Outcome Sets are Separate from Decision Point Groups
Context and Problem Statement
Should the outcome set be included in a decision model (tree) definition?
While a decision point group and their combinations of values define the structure of a tree, an Outcome Set defines the possible labels of each leaf node. However, in order to decide what labels are appropriate for a leaf node, one must also be given a policy that maps each input combination (specific decision point values) to a specific outcome (drawn from an outcome set). But both the policy and the outcome set are actually stakeholder-specific.
The example trees we provide are at best a guess at a reasonable policy for SSVC adopters for each of the decisions we chose to model. And they also make assumptions about the process that the decision supports. So we assumed that suppliers have four options for priority. And we assigned outcome labels to leaf nodes based on what seemed reasonable to us at the time. But we must acknowledge that (a) stakeholders might have an arbitrary number of categories for prioritization (2, 3, 4, 5, ...), and (b) they may have wide variation in what combinations are given which priority.
Decision Drivers
- There was some discussion during the development of ADR 0005 about whether the outcome set should be included in the tree definition.
Considered Options
- Include the outcome set in the decision point group definition.
- Omit the outcome set from the decision point group definition.
Decision Outcome
Chosen option: "Omit the outcome set from the decision point group definition", because the outcome set is stakeholder-specific and not part of the decision point group's (aka the tree's) identity.
We need to define a few terms here:
- a decision point group is a set of decision points that are used to model a decision. The combinations of the decision points' values define the structure of the decision model (aka tree).
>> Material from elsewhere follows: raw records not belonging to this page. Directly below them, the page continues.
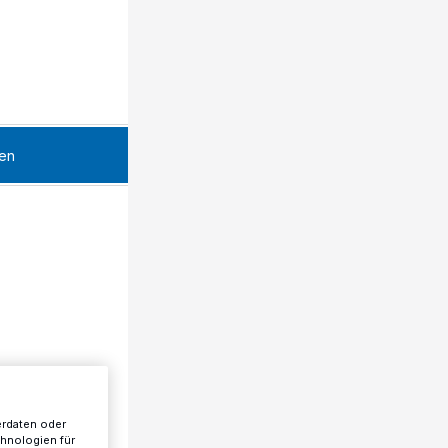
en
erdaten oder
chnologien für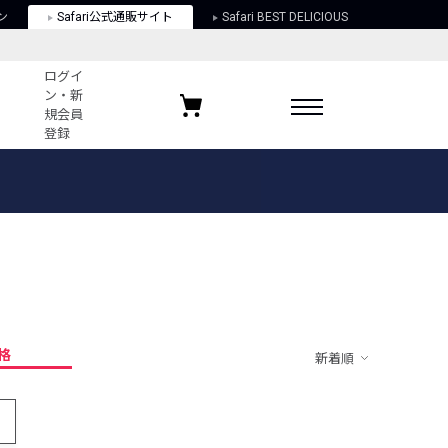
ン
Safari公式通販サイト
Safari BEST DELICIOUS
ログイ
ン・新
規会員
登録
ログイン・新規会員登録
お気に入りアイテム
ガイド
お気に入りブランド
お気に入り記事
最近チェックしたアイテム
格
新着順
ポリシー
関する法律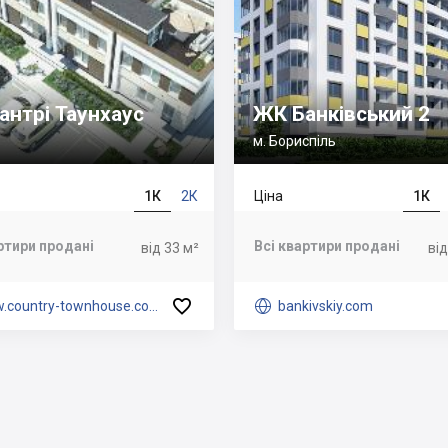
антрі Таунхаус
ЖК Банківський 2
м. Бориспіль
1К
2К
Ціна
1К
ртири продані
Всі квартири продані
від 33 м²
від

.country-townhouse.com.ua

bankivskiy.com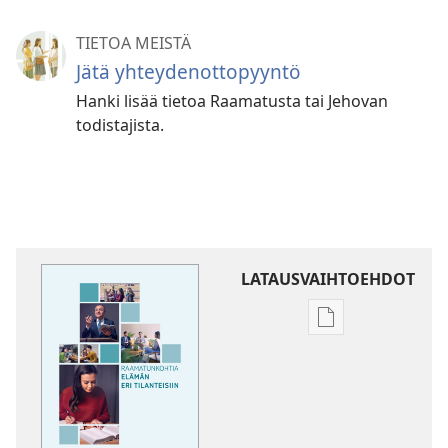
TIETOA MEISTÄ
Jätä yhteydenottopyyntö
Hanki lisää tietoa Raamatusta tai Jehovan
todistajista.
LATAUSVAIHTOEHDOT
Julkaisujen
latausvaihtoehd
Raamatunkohti
elämän
eri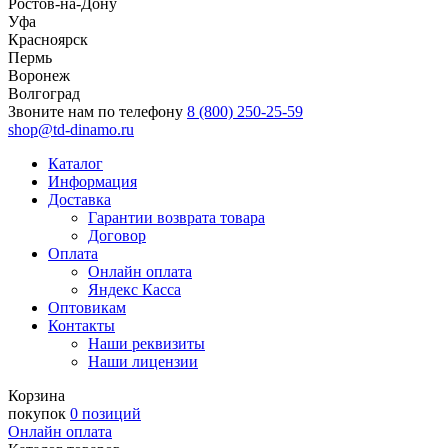
Ростов-на-Дону
Уфа
Красноярск
Пермь
Воронеж
Волгоград
Звоните нам по телефону
8 (800) 250-25-59
shop@td-dinamo.ru
Каталог
Информация
Доставка
Гарантии возврата товара
Договор
Оплата
Онлайн оплата
Яндекс Касса
Оптовикам
Контакты
Наши реквизиты
Наши лицензии
Корзина
покупок
0 позиций
Онлайн оплата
- an outcome set is the set of possible outcomes for a decision model. Each leaf node of a tree is labeled with an outcome from the outcome set.
- a policy is a mapping from specific combinations of decision point values to specific outcomes from the outcome set.
A decision point group fully defines the structure of a decision model (tree). The outcome set and the policy are both stakeholder-specific.
Two examples for illustrative purposes:
- Two organizations could use the same decision point group to model the same decision, but one has a 3-category outcome set and the other has a 4-category outcome set. The two organizations would be using the same decision model but with different outcome sets. This inherently leads to different policies.
- Two organizations might use both the same decision point group and the same outcome set, but still have different policies mapping the specific decision point value combinations to different outcome values.
In both cases, the structure of the decision model (tree) is the same, but the resulting policies are different.
If we were to include both the outcome set and the policy in the decision point group definition, then both examples would lead to the conclusion that the two organizations' decision models are different, when in fact they have modeled the same decision in the same structure, only differing in their policy application.
If we were to include the outcome set but not the policy in the decision point group definition, then the first example would appear to be "different" whereas the second example would appear to be "the same". This also seems misleading.
For completeness, it is not possible to include the policy without the outcome set, since the policy depends on both the decision point group and the outcome set.
Therefore, the decision point group's (aka the tree's) identity omits both the outcome set and its specific mapping to the tree structure. The thing we're asserting is that the structure of the tree (as defined by its constituent decision points and their specific versions) is invariant to the above, therefore the tree's identity omits both the outcome set and its specific mapping to the tree structure.
Consequences
- Good, because we can avoid decision point group versioning events due to changes in the outcome set or policy.
- Good, because SSVC users can share decision point groups as decision models without needing to share their specific outcome sets or policies.
- Bad, because the decision point group definition does not fully specify the decision model including the policy.
Confirmation
This decision is confirmed by the fact that decision point groups are versioned independently of outcome sets and policies.
Pros and Cons of the Options
Include the outcome set in the decision point group definition.
Including the outcome set in the decision point group definition would mean that the decision model (tree) changes whenever the outcome set changes. This would lead to a large number of versioning events for decision point groups whenever the outcome set changes, even if the structure of the decision model (tree) remains the same.
- Good, because the combination of decision points and outcome sets would be fully specified, and users would only need to establish their own policy to use the decision model.
- Bad, because the decision model (tree) would change whenever the outcome set changes, even if the structure of the decision model (tree) remains the same. For example, the same structure with a 3-category outcome set and a 4-category outcome set would be considered different decision models.
Furthermore, including both the outcome group and the policy in the decision point group definition would mean that the decision model (tree) version would change whenever the policy changes, even if the structure of the decision model (tree) and the outcome set both remained the same.
- Good, because the decision model (tree) would be fully specified and would not depend on any external factors.
- Bad, because the decision model (tree) would change whenever the policy changes, even if the structure of the decision model (tree) and the outcome set both remained the same.
- Bad, because the number of versioning events for decision models would be large.